De Foe's object in the pamphlet mentioned in the text, was to assert the policy of defending the house of Austria, then closely and vigorously attacked by the Turks. The "prevailing sentiment," referred to by Mr. Chalmers, was a dissatisfaction with the emperor for his cruel persecution of the protestants in Hungary; and which carried the national feeling so far as to make any assistance rendered to the emperor, even against the threatening Turks, extremely unpopular. De Foe, then very young, took the field on the weaker side, and strenuously maintained the danger to Christendom arising from the Mahommedan power being allowed to enter Vienna. Happily, the courage of John Sobieski, king of Poland, prevented that, once imminent, danger. De Foe, in a late period of his life, thus refers to his conduct on this occasion. "The first time I had the misfortune to differ from my friends, was about the year 1683, when the Turks were besieging Vienna, and the whigs in England, generally speaking, were for the Turks taking it; whilst I, having read the history of the cruelty and perfidious dealings of the Turks in their wars, and how they had rooted out the name of the Christian religion in above threescore and ten kingdoms, could by no means agree with, and though then but a young man and a young author, I opposed it and wrote against it, which was taken very unkind indeed." [Vide Appeal to Honour and Justice.]—Ed.

[6] Appeal.

[7] The title of De Foe's pamphlet, or pamphlets, on this subject, does not seem to be known, but he more than once in afterlife proudly refers to his efforts on that important matter. "The next time I differed with my friends, was when king James was wheedling the dissenters to take off the penal laws and test, which I could by no means come into. And as in the first I used to say, I had rather the popish house of Austria should ruin the protestants in Hungary, than that the infidel house of Ottoman should ruin both protestant and papist, by overrunning Germany, so in the other I told the dissenters I had rather the Church of England should pull our clothes off by fines and forfeitures, than that the papists should fall both upon the church and the dissenters, and pull our skins off by fire and fagot." [Appeal to Honour and Justice.] And again: "I never would have had the dissenters to join with king James, to take off the penal laws and test. No; no: I thank God I was of age then to bear my testimony against it, and to affront some who were of a different opinion." [Review, vol. viii. p. 694.]—Ed.

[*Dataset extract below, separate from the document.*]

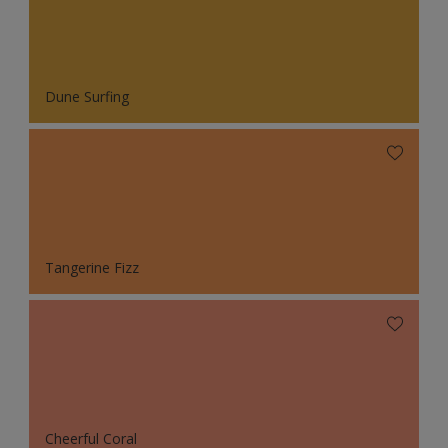
Dune Surfing
Tangerine Fizz
Cheerful Coral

[8] History, vol. ii. p. 37. The following is the passage in Oldmixon: "Their majesties, attended by their royal highnesses and a numerous train of nobility and gentry, went first to a balcony prepared for them at the Angel in Cheapside, to see the show; which for the great number of liverymen, the full appearance of the militia, and the artillery company, the rich adornments of the pageants, and the splendour and good order of the whole proceedings, outdid all that had been seen before, on that occasion; and what deserved to be particularly remembered, says a reverend historian, was a royal regiment of volunteer horse, made up of the chief citizens, who being gallantly mounted and richly accoutred, were led by the earl of Monmouth, now earl of Peterborough, and attended there majesties from Whitehall. Among these troopers, who were for the most part dissenters, was Daniel De Foe, at that time a hosier in Freeman's Yard, Cornhill." [History of England, vol. iii. p. 36.]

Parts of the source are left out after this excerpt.